The problem: Images are to be skipped; everything else in the records must be repeated exactly.
┏━━
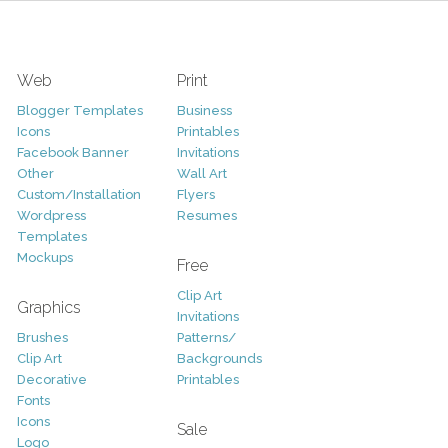
Web
Print
Blogger Templates
Business
Icons
Printables
Facebook Banner
Invitations
Other
Wall Art
Custom/Installation
Flyers
Wordpress
Resumes
Templates
Mockups
Free
Clip Art
Graphics
Invitations
Brushes
Patterns/
Clip Art
Backgrounds
Decorative
Printables
Fonts
Icons
Sale
Logo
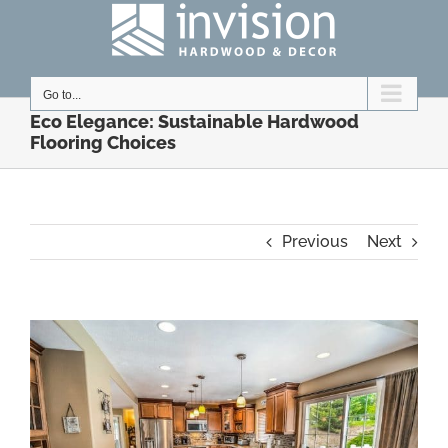
Skip
to
content
Go to...
Eco Elegance: Sustainable Hardwood
Flooring Choices
Previous
Next
View
Larger
Image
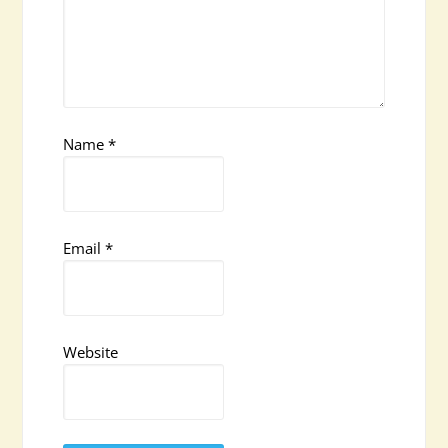
Name
*
Email
*
Website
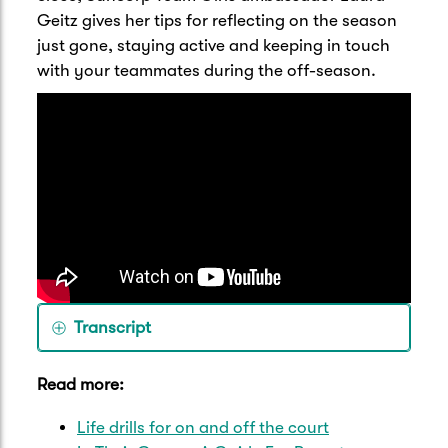
Geitz gives her tips for reflecting on the season
just gone, staying active and keeping in touch
with your teammates during the off-season.
Transcript
Hi, I'm Laura Geitz, Suncorp Team Girls
Read more:
ambassador and former Australian
Diamonds and Queensland Firebirds
Life drills for on and off the court
Captain. And here are my top tips for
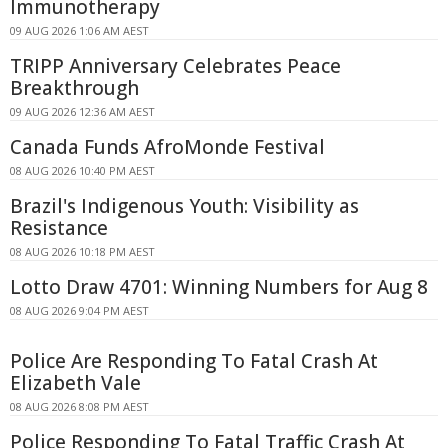
Immunotherapy
09 AUG 2026 1:06 AM AEST
TRIPP Anniversary Celebrates Peace
Breakthrough
09 AUG 2026 12:36 AM AEST
Canada Funds AfroMonde Festival
08 AUG 2026 10:40 PM AEST
Brazil's Indigenous Youth: Visibility as
Resistance
08 AUG 2026 10:18 PM AEST
Lotto Draw 4701: Winning Numbers for Aug 8
08 AUG 2026 9:04 PM AEST
Police Are Responding To Fatal Crash At
Elizabeth Vale
08 AUG 2026 8:08 PM AEST
Police Responding To Fatal Traffic Crash At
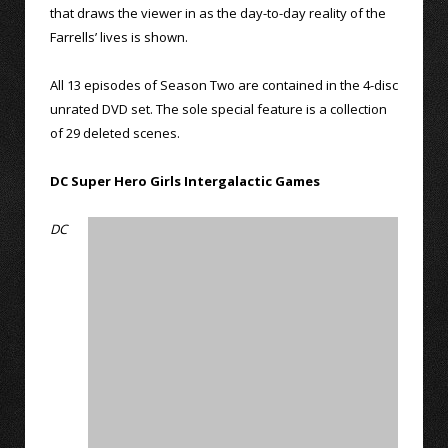
that draws the viewer in as the day-to-day reality of the
Farrells’ lives is shown.
All 13 episodes of Season Two are contained in the 4-disc
unrated DVD set. The sole special feature is a collection
of 29 deleted scenes.
DC Super Hero Girls Intergalactic Games
DC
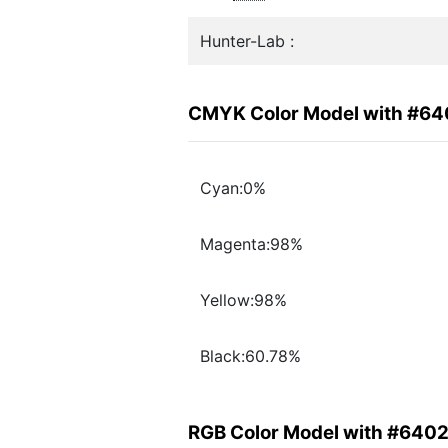
Hunter-Lab :
CMYK Color Model with #6
Cyan:0%
Magenta:98%
Yellow:98%
Black:60.78%
RGB Color Model with #640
┗━━
Result for this task:
Web
Print
Blogger Templates
Business
Icons
Printables
Facebook Banner
Invitations
Other
Wall Art
Custom/Installation
Flyers
Wordpress
Resumes
Templates
Mockups
Free
Clip Art
Graphics
Invitations
Brushes
Patterns/
Clip Art
Backgrounds
Decorative
Printables
Fonts
Icons
Sale
Logo
Skip
to
content
Go to...
Eco Elegance: Sustainable Hardwood
Flooring Choices
Previous
Next
View
Larger
Image
Name
*
Email
*
Website
Geitz gives her tips for reflecting on the season
just gone, staying active and keeping in touch
with your teammates during the off-season.
Transcript
Hi, I'm Laura Geitz, Suncorp Team Girls
Read more:
ambassador and former Australian
Diamonds and Queensland Firebirds
Life drills for on and off the court
Captain. And here are my top tips for
Immunotherapy
09 AUG 2026 1:06 AM AEST
TRIPP Anniversary Celebrates Peace
Breakthrough
09 AUG 2026 12:36 AM AEST
Canada Funds AfroMonde Festival
08 AUG 2026 10:40 PM AEST
Brazil's Indigenous Youth: Visibility as
Resistance
08 AUG 2026 10:18 PM AEST
Lotto Draw 4701: Winning Numbers for Aug 8
08 AUG 2026 9:04 PM AEST
Police Are Responding To Fatal Crash At
Elizabeth Vale
08 AUG 2026 8:08 PM AEST
Police Responding To Fatal Traffic Crash At
that draws the viewer in as the day-to-day reality of the
Farrells’ lives is shown.
All 13 episodes of Season Two are contained in the 4-disc
unrated DVD set. The sole special feature is a collection
of 29 deleted scenes.
DC Super Hero Girls Intergalactic Games
DC
Hunter-Lab :
CMYK Color Model with #6
Cyan:0%
Magenta:98%
Yellow:98%
Black:60.78%
RGB Color Model with #640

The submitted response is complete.